BEGIN Exercise data

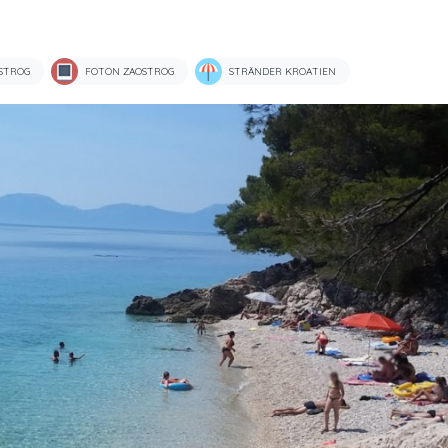
STROG
FOTON ZAOSTROG
STRÄNDER KROATIEN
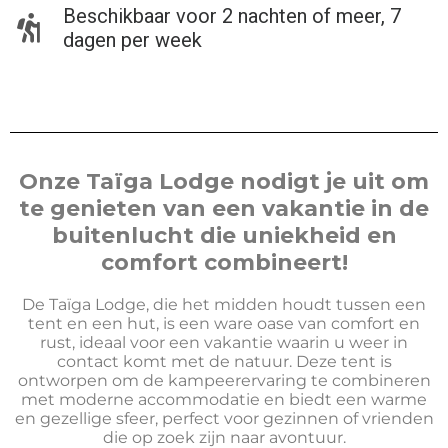
Beschikbaar voor 2 nachten of meer, 7
dagen per week
Onze Taïga Lodge nodigt je uit om
te genieten van een vakantie in de
buitenlucht die uniekheid en
comfort combineert!
De Taïga Lodge, die het midden houdt tussen een
tent en een hut, is een ware oase van comfort en
rust, ideaal voor een vakantie waarin u weer in
contact komt met de natuur. Deze tent is
ontworpen om de kampeerervaring te combineren
met moderne accommodatie en biedt een warme
en gezellige sfeer, perfect voor gezinnen of vrienden
die op zoek zijn naar avontuur.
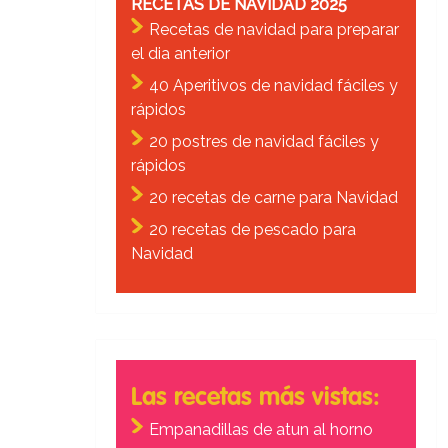
RECETAS DE NAVIDAD 2025
Recetas de navidad para preparar
el dia anterior
40 Aperitivos de navidad fáciles y
rápidos
20 postres de navidad fáciles y
rápidos
20 recetas de carne para Navidad
20 recetas de pescado para
Navidad
Las recetas más vistas:
Empanadillas de atun al horno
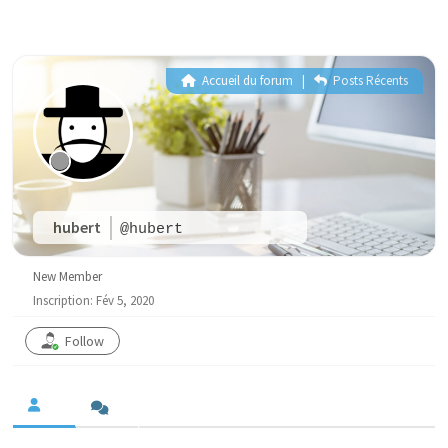
Accueil du forum
|
Posts Récents
hubert
@hubert
New Member
Inscription: Fév 5, 2020
Follow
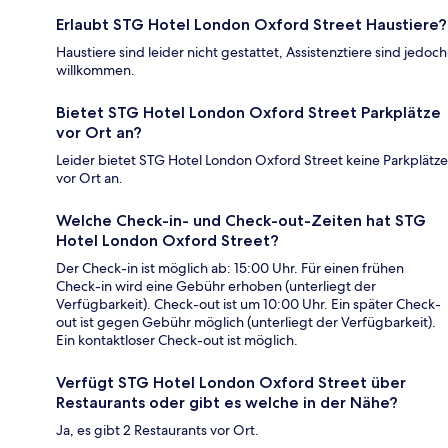
Erlaubt STG Hotel London Oxford Street Haustiere?
Haustiere sind leider nicht gestattet, Assistenztiere sind jedoch
willkommen.
Bietet STG Hotel London Oxford Street Parkplätze
vor Ort an?
Leider bietet STG Hotel London Oxford Street keine Parkplätze
vor Ort an.
Welche Check-in- und Check-out-Zeiten hat STG
Hotel London Oxford Street?
Der Check-in ist möglich ab: 15:00 Uhr. Für einen frühen
Check-in wird eine Gebühr erhoben (unterliegt der
Verfügbarkeit). Check-out ist um 10:00 Uhr. Ein später Check-
out ist gegen Gebühr möglich (unterliegt der Verfügbarkeit).
Ein kontaktloser Check-out ist möglich.
Verfügt STG Hotel London Oxford Street über
Restaurants oder gibt es welche in der Nähe?
Ja, es gibt 2 Restaurants vor Ort.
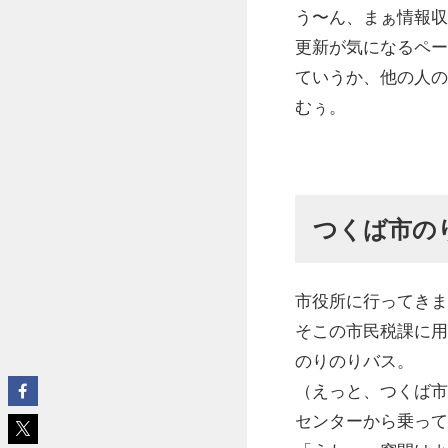
う〜ん、まぁ情報収
更新が気になるペー
ていうか、他の人の
むぅ。
つくば市の
市役所に行ってきま
そこの市民税課に用
のりのりバス。
（えっと、つくば市
センターから乗って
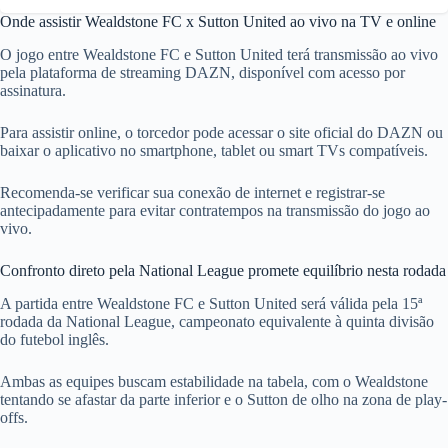
Onde assistir Wealdstone FC x Sutton United ao vivo na TV e online
O jogo entre Wealdstone FC e Sutton United terá transmissão ao vivo
pela plataforma de streaming DAZN, disponível com acesso por
assinatura.
Para assistir online, o torcedor pode acessar o site oficial do DAZN ou
baixar o aplicativo no smartphone, tablet ou smart TVs compatíveis.
Recomenda-se verificar sua conexão de internet e registrar-se
antecipadamente para evitar contratempos na transmissão do jogo ao
vivo.
Confronto direto pela National League promete equilíbrio nesta rodada
A partida entre Wealdstone FC e Sutton United será válida pela 15ª
rodada da National League, campeonato equivalente à quinta divisão
do futebol inglês.
Ambas as equipes buscam estabilidade na tabela, com o Wealdstone
tentando se afastar da parte inferior e o Sutton de olho na zona de play-
offs.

END Exercise data

*What you are asked to do*
Each record above, in full: return it exactly, pictures excluded.

*Result for this exercise*
STROG
FOTON ZAOSTROG
STRÄNDER KROATIEN
Beschikbaar voor 2 nachten of meer, 7
dagen per week
Onze Taïga Lodge nodigt je uit om
te genieten van een vakantie in de
buitenlucht die uniekheid en
comfort combineert!
De Taïga Lodge, die het midden houdt tussen een
tent en een hut, is een ware oase van comfort en
rust, ideaal voor een vakantie waarin u weer in
contact komt met de natuur. Deze tent is
ontworpen om de kampeerervaring te combineren
met moderne accommodatie en biedt een warme
en gezellige sfeer, perfect voor gezinnen of vrienden
die op zoek zijn naar avontuur.
RECETAS DE NAVIDAD 2025
Recetas de navidad para preparar
el dia anterior
40 Aperitivos de navidad fáciles y
rápidos
20 postres de navidad fáciles y
rápidos
20 recetas de carne para Navidad
20 recetas de pescado para
Navidad
Las recetas más vistas:
Empanadillas de atun al horno
Accueil du forum
|
Posts Récents
hubert
@hubert
New Member
Inscription: Fév 5, 2020
Follow
Erlaubt STG Hotel London Oxford Street Haustiere?
Haustiere sind leider nicht gestattet, Assistenztiere sind jedoch
willkommen.
Bietet STG Hotel London Oxford Street Parkplätze
vor Ort an?
Leider bietet STG Hotel London Oxford Street keine Parkplätze
vor Ort an.
Welche Check-in- und Check-out-Zeiten hat STG
Hotel London Oxford Street?
Der Check-in ist möglich ab: 15:00 Uhr. Für einen frühen
Check-in wird eine Gebühr erhoben (unterliegt der
Verfügbarkeit). Check-out ist um 10:00 Uhr. Ein später Check-
out ist gegen Gebühr möglich (unterliegt der Verfügbarkeit).
Ein kontaktloser Check-out ist möglich.
Verfügt STG Hotel London Oxford Street über
Restaurants oder gibt es welche in der Nähe?
Ja, es gibt 2 Restaurants vor Ort.
う〜ん、まぁ情報収
更新が気になるペー
ていうか、他の人の
むぅ。
つくば市の
市役所に行ってきま
そこの市民税課に用
のりのりバス。
（えっと、つくば市
センターから乗って
Onde assistir Wealdstone FC x Sutton United ao vivo na TV e online
O jogo entre Wealdstone FC e Sutton United terá transmissão ao vivo
pela plataforma de streaming DAZN, disponível com acesso por
assinatura.
Para assistir online, o torcedor pode acessar o site oficial do DAZN ou
baixar o aplicativo no smartphone, tablet ou smart TVs compatíveis.
Recomenda-se verificar sua conexão de internet e registrar-se
antecipadamente para evitar contratempos na transmissão do jogo ao
vivo.
Confronto direto pela National League promete equilíbrio nesta rodada
A partida entre Wealdstone FC e Sutton United será válida pela 15ª
rodada da National League, campeonato equivalente à quinta divisão
do futebol inglês.
Ambas as equipes buscam estabilidade na tabela, com o Wealdstone
tentando se afastar da parte inferior e o Sutton de olho na zona de play-
offs.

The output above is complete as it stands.